Fed Up, a group representing community activists, labor unions and liberal policy groups, holds a protest rally Aug. 25 outside a meeting of central bankers in Jackson Hole, Wyo. (Martin Crutsinger/Associated Press)

Lawrence Summers is a professor at and past president of Harvard University. He was treasury secretary from 1999 to 2001 and an economic adviser to President Barack Obama from 2009 through 2010.

The central issue in American politics is the economic security of the middle class and their sense of opportunity for their children. As long as a substantial majority of American adults believe that their children will not live as well as they did, our politics will remain bitter and divisive.

Surely related to middle-class anxiety is the slow growth of wages even in the ninth year of economic recovery. The Phillips curve — which postulates that tighter labor markets lead to an acceleration of wage growth — appears to have broken down. Unemployment is at historically low levels, but the Bureau of Labor Statistics reported Friday that average hourly earnings last month rose by all of 3 cents — little more than a 0.1 percent bump. For the past year, they rose by only 2.5 percent. In contrast, profits of the S&P 500 are rising at a 16 percent annual rate.

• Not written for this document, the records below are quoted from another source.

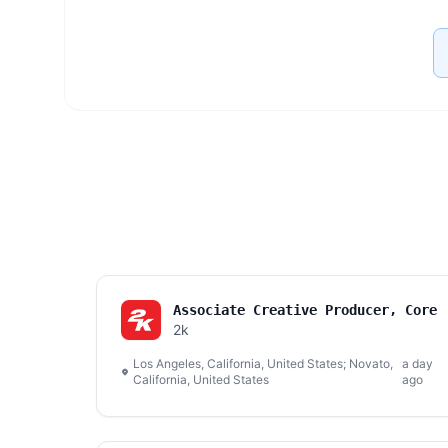
Associate Creative Producer, Core
2k
Los Angeles, California, United States; Novato,
a day
California, United States
ago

What is going on? Economists don’t have complete answers. In part, there are inevitable year-to-year fluctuations (profits have declined in several recent years). And in part, BLS data reflects wages earned in the United States, even though a bit less than half of profits are earned abroad and have become more valuable as the dollar has declined relative to other currencies. And finally, wages have not risen because a strengthening labor market has drawn more workers into the labor force.

But I suspect the most important factor is that employers have gained bargaining power over wages while workers have lost it. Technology has given some employers — depending on the type of work involved — more scope for replacing American workers with foreign workers (think outsourcing) or with automation (think boarding-pass kiosks at airports) or by drawing on the gig economy (think Uber drivers). So their leverage to hold down wages has increased.

On the other hand, other factors have decreased the leverage of workers. For a variety of reasons, including reduced availability of mortgage credit and the loss of equity in existing homes, it is harder than it used to be to move to opportunity. Diminished savings in the wake of the 2008 financial crisis means many families cannot afford even a brief interruption in work. Closely related is the observation that workers as consumers appear more likely than years ago to have to purchase from monopolies — such as a consolidated airline sector or local health-care providers — rather than from firms engaged in fierce price competition. That means their paychecks do not go as far.

On this Labor Day, we would do well to remember that unions have long played a crucial role in the American economy in evening out the bargaining power between employers and employees. They win higher wages, better working conditions and more protection from unjust employer treatment for their members. More broadly, they provide crucial support in the political process for programs such as Social Security and Medicare that benefit members and nonmembers alike. (Both were passionately opposed by major corporations at their inception.)

Today, only 6.4 percent of private-sector workers belong to a union — a decline of nearly two-thirds since the late 1970s. This is the one important contributor to the decline in the relative power of labor, especially those who work with their hands. Workers seeking gigs on their own are inevitably less secure than a group collectively representing their interests. The decline in unionism is also a contributor to the pervasive sense that our political system is too often for sale to the highest bidder.

What can be done? This surely is not the moment for lawmakers to further strengthen the hand of large employers over their employees. Sooner or later — and preferably sooner — labor-law reform should be back on the national agenda, especially to punish employers who engage in firing organizers. We should also encourage union efforts to organize people in nontraditional ways, even when they do not involve formal collective bargaining. And policymakers should support institutions such as employee stock ownership plans, where workers have a chance to share in profits and in corporate governance.

In an era when the most valuable companies are the Apples and the Amazons rather than the General Motors and the General Electrics, the role of unions cannot go back to being what it was. But on this Labor Day, any leader concerned with the American middle class needs to consider that the basic function of unions, balancing the power of employers and employees, is as important to our economy as it has ever been.